* [Task to complete]: Using the listing below, retype exactly the lines starting at the one with "4 minutes read" and ending at the one with "one of the more", and include both.

* [Provided entries]:

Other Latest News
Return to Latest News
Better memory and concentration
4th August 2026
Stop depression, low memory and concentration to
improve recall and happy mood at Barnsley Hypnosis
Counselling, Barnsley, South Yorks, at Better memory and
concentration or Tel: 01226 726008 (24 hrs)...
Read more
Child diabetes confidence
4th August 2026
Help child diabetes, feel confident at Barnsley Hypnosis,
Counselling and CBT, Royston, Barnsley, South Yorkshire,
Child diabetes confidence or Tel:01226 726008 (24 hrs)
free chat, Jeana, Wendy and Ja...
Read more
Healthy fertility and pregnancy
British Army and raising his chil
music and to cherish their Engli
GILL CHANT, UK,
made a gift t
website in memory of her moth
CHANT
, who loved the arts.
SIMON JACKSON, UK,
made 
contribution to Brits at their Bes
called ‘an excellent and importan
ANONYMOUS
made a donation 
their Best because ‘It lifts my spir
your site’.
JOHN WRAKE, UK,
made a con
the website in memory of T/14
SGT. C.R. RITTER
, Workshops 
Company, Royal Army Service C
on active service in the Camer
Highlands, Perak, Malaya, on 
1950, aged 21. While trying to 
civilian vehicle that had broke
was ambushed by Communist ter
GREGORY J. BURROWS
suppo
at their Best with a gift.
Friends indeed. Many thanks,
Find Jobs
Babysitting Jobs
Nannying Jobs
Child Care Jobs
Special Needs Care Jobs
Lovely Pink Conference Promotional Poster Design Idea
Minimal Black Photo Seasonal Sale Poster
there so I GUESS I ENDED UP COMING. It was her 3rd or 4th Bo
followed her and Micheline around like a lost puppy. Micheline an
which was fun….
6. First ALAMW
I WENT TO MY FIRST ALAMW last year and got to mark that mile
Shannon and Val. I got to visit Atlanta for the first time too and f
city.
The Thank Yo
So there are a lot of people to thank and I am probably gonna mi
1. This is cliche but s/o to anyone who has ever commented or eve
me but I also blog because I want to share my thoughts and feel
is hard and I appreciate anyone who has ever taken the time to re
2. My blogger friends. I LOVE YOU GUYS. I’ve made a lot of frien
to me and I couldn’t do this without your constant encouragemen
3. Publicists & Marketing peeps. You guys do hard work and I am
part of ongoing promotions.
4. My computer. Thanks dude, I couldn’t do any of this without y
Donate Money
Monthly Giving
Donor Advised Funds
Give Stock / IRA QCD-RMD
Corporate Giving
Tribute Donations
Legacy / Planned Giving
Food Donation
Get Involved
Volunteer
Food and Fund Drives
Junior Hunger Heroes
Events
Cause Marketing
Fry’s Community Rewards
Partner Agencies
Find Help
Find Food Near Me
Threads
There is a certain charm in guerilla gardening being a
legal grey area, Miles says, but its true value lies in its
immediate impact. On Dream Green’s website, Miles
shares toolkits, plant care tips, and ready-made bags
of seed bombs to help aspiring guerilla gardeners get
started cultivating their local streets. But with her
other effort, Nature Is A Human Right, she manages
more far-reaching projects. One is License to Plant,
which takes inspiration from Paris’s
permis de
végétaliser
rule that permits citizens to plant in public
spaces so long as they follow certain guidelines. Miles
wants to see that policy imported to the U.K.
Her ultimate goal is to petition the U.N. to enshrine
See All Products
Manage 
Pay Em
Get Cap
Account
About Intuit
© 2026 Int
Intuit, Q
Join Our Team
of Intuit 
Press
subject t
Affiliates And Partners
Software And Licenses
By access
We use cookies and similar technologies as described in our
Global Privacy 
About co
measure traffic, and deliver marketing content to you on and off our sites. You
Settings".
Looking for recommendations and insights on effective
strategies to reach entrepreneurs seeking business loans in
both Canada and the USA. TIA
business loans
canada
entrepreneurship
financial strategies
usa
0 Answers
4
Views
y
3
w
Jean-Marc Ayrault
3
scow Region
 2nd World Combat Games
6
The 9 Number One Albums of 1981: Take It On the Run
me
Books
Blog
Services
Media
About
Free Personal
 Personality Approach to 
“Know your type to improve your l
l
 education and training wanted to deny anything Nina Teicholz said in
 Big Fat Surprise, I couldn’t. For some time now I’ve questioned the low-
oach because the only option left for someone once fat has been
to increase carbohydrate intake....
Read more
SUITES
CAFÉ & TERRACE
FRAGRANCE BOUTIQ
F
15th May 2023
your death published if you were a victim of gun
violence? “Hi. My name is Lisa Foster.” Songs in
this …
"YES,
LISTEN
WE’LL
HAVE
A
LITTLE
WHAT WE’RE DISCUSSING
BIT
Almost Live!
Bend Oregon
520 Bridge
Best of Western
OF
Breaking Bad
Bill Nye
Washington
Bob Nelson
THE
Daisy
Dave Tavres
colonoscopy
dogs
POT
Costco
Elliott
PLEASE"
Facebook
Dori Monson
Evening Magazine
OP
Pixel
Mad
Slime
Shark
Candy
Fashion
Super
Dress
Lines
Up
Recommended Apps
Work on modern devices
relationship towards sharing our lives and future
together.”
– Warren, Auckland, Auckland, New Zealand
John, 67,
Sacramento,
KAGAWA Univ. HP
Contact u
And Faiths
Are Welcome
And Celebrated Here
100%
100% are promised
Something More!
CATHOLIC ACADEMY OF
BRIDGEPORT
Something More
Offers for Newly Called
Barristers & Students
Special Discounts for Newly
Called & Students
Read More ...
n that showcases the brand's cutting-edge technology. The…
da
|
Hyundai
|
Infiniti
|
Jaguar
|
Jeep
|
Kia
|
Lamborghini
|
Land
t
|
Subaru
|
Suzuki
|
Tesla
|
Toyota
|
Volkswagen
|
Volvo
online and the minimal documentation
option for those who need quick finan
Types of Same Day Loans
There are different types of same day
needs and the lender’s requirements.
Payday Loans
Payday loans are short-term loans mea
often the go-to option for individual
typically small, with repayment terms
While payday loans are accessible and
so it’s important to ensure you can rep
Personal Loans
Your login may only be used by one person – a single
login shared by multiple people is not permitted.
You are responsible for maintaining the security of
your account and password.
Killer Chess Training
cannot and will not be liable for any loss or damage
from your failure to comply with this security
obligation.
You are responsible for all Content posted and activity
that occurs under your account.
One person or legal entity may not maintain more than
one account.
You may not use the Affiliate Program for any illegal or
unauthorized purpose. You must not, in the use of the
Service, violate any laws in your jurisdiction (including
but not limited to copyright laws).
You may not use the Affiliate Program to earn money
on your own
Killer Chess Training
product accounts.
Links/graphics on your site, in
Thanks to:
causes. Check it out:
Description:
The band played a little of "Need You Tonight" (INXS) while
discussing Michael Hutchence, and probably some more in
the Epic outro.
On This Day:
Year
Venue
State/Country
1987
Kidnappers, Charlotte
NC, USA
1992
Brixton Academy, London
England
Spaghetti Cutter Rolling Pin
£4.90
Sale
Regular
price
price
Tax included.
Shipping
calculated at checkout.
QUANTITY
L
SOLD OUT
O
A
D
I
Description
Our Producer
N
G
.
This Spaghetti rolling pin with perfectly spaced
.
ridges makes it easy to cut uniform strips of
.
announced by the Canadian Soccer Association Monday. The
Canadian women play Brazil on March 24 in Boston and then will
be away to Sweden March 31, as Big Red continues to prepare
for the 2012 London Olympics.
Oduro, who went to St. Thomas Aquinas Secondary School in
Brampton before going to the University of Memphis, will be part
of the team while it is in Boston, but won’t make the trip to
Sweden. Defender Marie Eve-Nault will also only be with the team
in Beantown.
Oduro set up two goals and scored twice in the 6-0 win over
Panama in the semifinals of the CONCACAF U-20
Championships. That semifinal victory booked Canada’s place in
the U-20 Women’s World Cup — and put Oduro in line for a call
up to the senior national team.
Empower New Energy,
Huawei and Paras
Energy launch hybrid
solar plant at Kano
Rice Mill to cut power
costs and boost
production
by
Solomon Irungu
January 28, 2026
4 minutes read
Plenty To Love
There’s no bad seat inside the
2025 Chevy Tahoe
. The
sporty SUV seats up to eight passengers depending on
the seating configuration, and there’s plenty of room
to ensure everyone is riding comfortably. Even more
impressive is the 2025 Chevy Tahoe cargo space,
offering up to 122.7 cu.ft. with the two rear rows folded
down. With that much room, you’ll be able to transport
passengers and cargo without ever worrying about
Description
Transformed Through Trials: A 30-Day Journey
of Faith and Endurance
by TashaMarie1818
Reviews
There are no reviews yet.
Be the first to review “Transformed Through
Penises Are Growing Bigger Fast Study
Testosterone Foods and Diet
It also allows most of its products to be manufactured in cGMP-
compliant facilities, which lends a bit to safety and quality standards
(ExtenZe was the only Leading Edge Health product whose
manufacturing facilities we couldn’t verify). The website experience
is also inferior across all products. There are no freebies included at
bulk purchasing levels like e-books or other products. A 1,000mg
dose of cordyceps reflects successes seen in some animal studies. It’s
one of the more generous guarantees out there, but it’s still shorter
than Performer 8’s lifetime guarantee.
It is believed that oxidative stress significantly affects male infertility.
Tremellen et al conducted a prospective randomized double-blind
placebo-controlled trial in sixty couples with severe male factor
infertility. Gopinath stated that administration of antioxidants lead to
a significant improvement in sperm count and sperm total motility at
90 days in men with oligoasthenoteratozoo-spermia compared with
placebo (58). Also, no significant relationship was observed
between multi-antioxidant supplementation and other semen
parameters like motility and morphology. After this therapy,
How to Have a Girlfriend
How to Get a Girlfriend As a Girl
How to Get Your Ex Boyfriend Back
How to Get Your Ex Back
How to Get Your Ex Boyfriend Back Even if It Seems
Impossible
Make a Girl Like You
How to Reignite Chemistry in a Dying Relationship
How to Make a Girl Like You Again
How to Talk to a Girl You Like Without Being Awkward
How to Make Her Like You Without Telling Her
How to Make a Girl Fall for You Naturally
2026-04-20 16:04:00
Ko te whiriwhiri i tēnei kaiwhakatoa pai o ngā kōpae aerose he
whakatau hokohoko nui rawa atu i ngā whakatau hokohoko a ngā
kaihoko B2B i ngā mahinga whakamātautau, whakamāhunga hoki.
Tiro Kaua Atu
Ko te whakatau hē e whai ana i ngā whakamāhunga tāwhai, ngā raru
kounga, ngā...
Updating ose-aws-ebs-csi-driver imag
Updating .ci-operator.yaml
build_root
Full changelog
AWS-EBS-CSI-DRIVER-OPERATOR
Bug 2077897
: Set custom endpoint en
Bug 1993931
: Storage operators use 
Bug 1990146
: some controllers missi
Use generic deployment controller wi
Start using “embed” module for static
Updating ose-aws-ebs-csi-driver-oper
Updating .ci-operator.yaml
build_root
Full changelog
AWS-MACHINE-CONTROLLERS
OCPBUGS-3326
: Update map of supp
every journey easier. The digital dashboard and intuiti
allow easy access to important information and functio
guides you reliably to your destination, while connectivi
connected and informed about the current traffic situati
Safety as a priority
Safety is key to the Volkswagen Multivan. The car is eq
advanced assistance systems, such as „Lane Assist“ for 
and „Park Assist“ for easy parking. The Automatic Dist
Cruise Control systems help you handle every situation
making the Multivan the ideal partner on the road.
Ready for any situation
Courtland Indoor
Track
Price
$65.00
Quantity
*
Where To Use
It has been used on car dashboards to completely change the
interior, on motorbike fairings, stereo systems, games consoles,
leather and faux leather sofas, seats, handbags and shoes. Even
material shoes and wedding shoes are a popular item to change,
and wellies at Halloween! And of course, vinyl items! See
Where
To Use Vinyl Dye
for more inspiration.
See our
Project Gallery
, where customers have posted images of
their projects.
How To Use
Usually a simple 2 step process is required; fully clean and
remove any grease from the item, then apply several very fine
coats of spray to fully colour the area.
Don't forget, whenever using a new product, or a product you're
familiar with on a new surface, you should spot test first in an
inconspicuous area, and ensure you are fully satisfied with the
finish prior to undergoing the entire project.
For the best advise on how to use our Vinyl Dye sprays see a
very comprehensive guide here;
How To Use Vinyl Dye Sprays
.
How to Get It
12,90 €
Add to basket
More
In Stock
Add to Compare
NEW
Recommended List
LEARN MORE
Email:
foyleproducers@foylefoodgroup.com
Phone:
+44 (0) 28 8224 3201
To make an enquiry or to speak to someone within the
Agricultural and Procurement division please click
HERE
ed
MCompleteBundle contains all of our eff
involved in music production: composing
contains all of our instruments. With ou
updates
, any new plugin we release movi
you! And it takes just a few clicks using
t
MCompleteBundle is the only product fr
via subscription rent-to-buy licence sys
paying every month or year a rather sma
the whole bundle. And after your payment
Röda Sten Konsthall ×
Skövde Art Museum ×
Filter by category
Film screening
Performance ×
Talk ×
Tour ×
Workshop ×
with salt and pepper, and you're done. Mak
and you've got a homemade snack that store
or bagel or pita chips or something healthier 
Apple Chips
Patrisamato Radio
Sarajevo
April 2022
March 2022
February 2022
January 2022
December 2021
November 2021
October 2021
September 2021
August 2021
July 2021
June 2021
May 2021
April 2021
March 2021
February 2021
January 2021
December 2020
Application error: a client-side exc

* [Result for this exercise]:
4 minutes read
Plenty To Love
There’s no bad seat inside the
2025 Chevy Tahoe
. The
sporty SUV seats up to eight passengers depending on
the seating configuration, and there’s plenty of room
to ensure everyone is riding comfortably. Even more
impressive is the 2025 Chevy Tahoe cargo space,
offering up to 122.7 cu.ft. with the two rear rows folded
down. With that much room, you’ll be able to transport
passengers and cargo without ever worrying about
Description
Transformed Through Trials: A 30-Day Journey
of Faith and Endurance
by TashaMarie1818
Reviews
There are no reviews yet.
Be the first to review “Transformed Through
Penises Are Growing Bigger Fast Study
Testosterone Foods and Diet
It also allows most of its products to be manufactured in cGMP-
compliant facilities, which lends a bit to safety and quality standards
(ExtenZe was the only Leading Edge Health product whose
manufacturing facilities we couldn’t verify). The website experience
is also inferior across all products. There are no freebies included at
bulk purchasing levels like e-books or other products. A 1,000mg
dose of cordyceps reflects successes seen in some animal studies. It’s
one of the more generous guarantees out there, but it’s still shorter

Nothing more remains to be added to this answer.